⟨
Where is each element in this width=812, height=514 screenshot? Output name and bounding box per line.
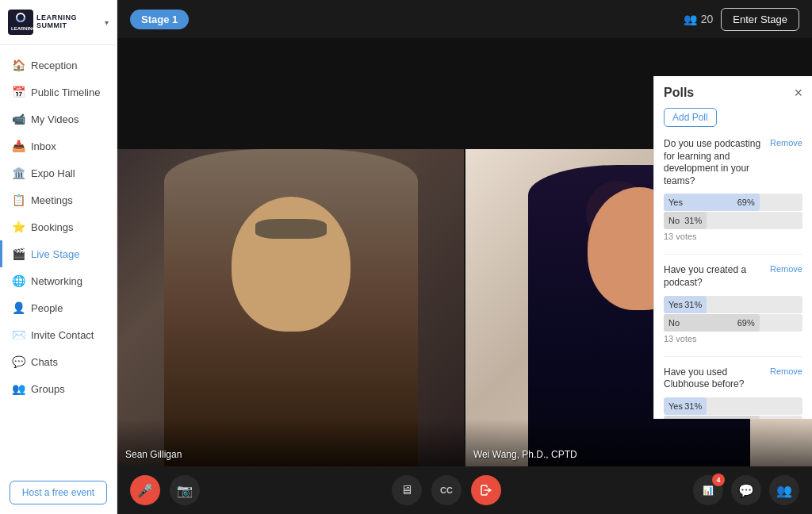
polls-badge: 4 [712,474,725,486]
svg-text:LEARNING: LEARNING [11,26,33,31]
poll-remove-2[interactable]: Remove [770,264,802,274]
polls-header: Polls × [664,86,802,100]
host-free-event-button[interactable]: Host a free event [10,481,107,504]
sidebar-item-label: Networking [31,275,82,287]
poll-remove-1[interactable]: Remove [770,138,802,148]
sidebar-item-invite-contact[interactable]: ✉️ Invite Contact [0,321,117,348]
sidebar-item-label: People [31,302,63,314]
poll-question-3: Have you used Clubhouse before? [664,366,767,391]
polls-button[interactable]: 📊 4 [693,475,723,505]
meetings-icon: 📋 [12,194,25,206]
screen-share-button[interactable]: 🖥 [392,475,422,505]
controls-right: 📊 4 💬 👥 [693,475,799,505]
poll-pct-no-2: 69% [737,318,755,328]
calendar-icon: 📅 [12,86,25,98]
video-slot-left: Sean Gilligan [117,149,464,466]
topbar-right: 👥 20 Enter Stage [684,8,799,31]
chats-icon: 💬 [12,355,25,368]
sidebar-item-public-timeline[interactable]: 📅 Public Timeline [0,79,117,105]
poll-bar-yes-2: Yes 31% [664,296,802,313]
sidebar-item-people[interactable]: 👤 People [0,294,117,321]
poll-bar-fill-no-3: No 69% [664,416,760,419]
poll-bar-fill-yes-2: Yes 31% [664,296,707,313]
sidebar-item-bookings[interactable]: ⭐ Bookings [0,213,117,240]
sidebar-item-label: Reception [31,59,78,71]
bookings-icon: ⭐ [12,221,25,233]
sidebar: LEARNING LEARNING SUMMIT ▾ 🏠 Reception 📅… [0,0,117,514]
sidebar-item-chats[interactable]: 💬 Chats [0,348,117,375]
sidebar-item-label: Inbox [31,140,56,152]
poll-remove-3[interactable]: Remove [770,366,802,376]
sidebar-item-label: Expo Hall [31,167,75,179]
sidebar-item-live-stage[interactable]: 🎬 Live Stage [0,240,117,267]
sidebar-item-inbox[interactable]: 📥 Inbox [0,132,117,159]
live-stage-icon: 🎬 [12,247,25,260]
controls-center: 🖥 CC [392,475,501,505]
poll-option-label-yes-2: Yes [668,300,683,309]
people-count-value: 20 [701,13,714,25]
poll-bar-fill-yes-1: Yes 69% [664,194,760,211]
poll-bar-fill-no-2: No 69% [664,314,760,332]
glasses-left [255,219,327,239]
home-icon: 🏠 [12,59,25,71]
enter-stage-button[interactable]: Enter Stage [721,8,799,31]
add-poll-button[interactable]: Add Poll [664,108,717,127]
sidebar-item-label: My Videos [31,113,79,125]
sidebar-item-reception[interactable]: 🏠 Reception [0,52,117,79]
groups-icon: 👥 [12,382,25,395]
polls-icon: 📊 [703,485,714,496]
caption-button[interactable]: CC [431,475,462,505]
polls-close-button[interactable]: × [794,86,802,100]
mic-mute-button[interactable]: 🎤 [130,475,160,505]
poll-votes-2: 13 votes [664,334,802,343]
poll-item-3: Have you used Clubhouse before? Remove Y… [664,366,802,419]
logo: LEARNING LEARNING SUMMIT [8,10,77,35]
poll-bar-no-1: No 31% [664,212,802,229]
sidebar-item-label: Groups [31,383,65,395]
poll-bar-no-2: No 69% [664,314,802,332]
poll-divider-1 [664,254,802,255]
poll-bar-fill-yes-3: Yes 31% [664,397,707,415]
poll-question-row-1: Do you use podcasting for learning and d… [664,138,802,187]
stage-badge: Stage 1 [130,10,189,29]
camera-button[interactable]: 📷 [170,475,200,505]
sidebar-item-my-videos[interactable]: 📹 My Videos [0,105,117,132]
sidebar-bottom: Host a free event [0,471,117,514]
poll-bar-yes-1: Yes 69% [664,194,802,211]
logo-icon: LEARNING [8,10,33,35]
sidebar-item-label: Bookings [31,221,73,233]
polls-panel: Polls × Add Poll Do you use podcasting f… [653,76,812,419]
leave-button[interactable] [471,475,501,505]
sidebar-item-expo-hall[interactable]: 🏛️ Expo Hall [0,159,117,186]
chevron-down-icon[interactable]: ▾ [105,18,109,27]
poll-pct-yes-2: 31% [684,300,702,309]
poll-option-label-yes-3: Yes [668,401,683,411]
poll-pct-no-1: 31% [684,216,702,225]
poll-item-2: Have you created a podcast? Remove Yes 3… [664,264,802,343]
video-area: Sean Gilligan Wei Wang, Ph.D., CPTD Poll… [117,38,812,466]
topbar: Stage 1 👥 20 Enter Stage [117,0,812,38]
poll-bar-yes-3: Yes 31% [664,397,802,415]
controls-left: 🎤 📷 [130,475,200,505]
video-icon: 📹 [12,113,25,125]
networking-icon: 🌐 [12,274,25,287]
sidebar-item-networking[interactable]: 🌐 Networking [0,267,117,294]
poll-question-1: Do you use podcasting for learning and d… [664,138,767,187]
poll-bar-no-3: No 69% [664,416,802,419]
chat-button[interactable]: 💬 [731,475,761,505]
sidebar-logo-area: LEARNING LEARNING SUMMIT ▾ [0,0,117,45]
poll-divider-2 [664,356,802,357]
poll-question-row-2: Have you created a podcast? Remove [664,264,802,289]
poll-option-label-yes-1: Yes [668,198,683,207]
people-count: 👥 20 [684,13,714,25]
poll-question-2: Have you created a podcast? [664,264,767,289]
sidebar-item-label: Chats [31,356,58,368]
poll-option-label-no-2: No [668,318,680,328]
video-label-right: Wei Wang, Ph.D., CPTD [473,449,577,460]
sidebar-item-groups[interactable]: 👥 Groups [0,375,117,402]
participants-button[interactable]: 👥 [769,475,799,505]
expo-icon: 🏛️ [12,167,25,179]
people-count-icon: 👥 [684,13,697,25]
sidebar-item-label: Meetings [31,194,73,206]
sidebar-item-meetings[interactable]: 📋 Meetings [0,186,117,213]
⟩
• _Work order_
List every line above that holds the word "right".

• _The answer_
controls-right: 📊 4 💬 👥 [693,475,799,505]
topbar-right: 👥 20 Enter Stage [684,8,799,31]
video-label-right: Wei Wang, Ph.D., CPTD [473,449,577,460]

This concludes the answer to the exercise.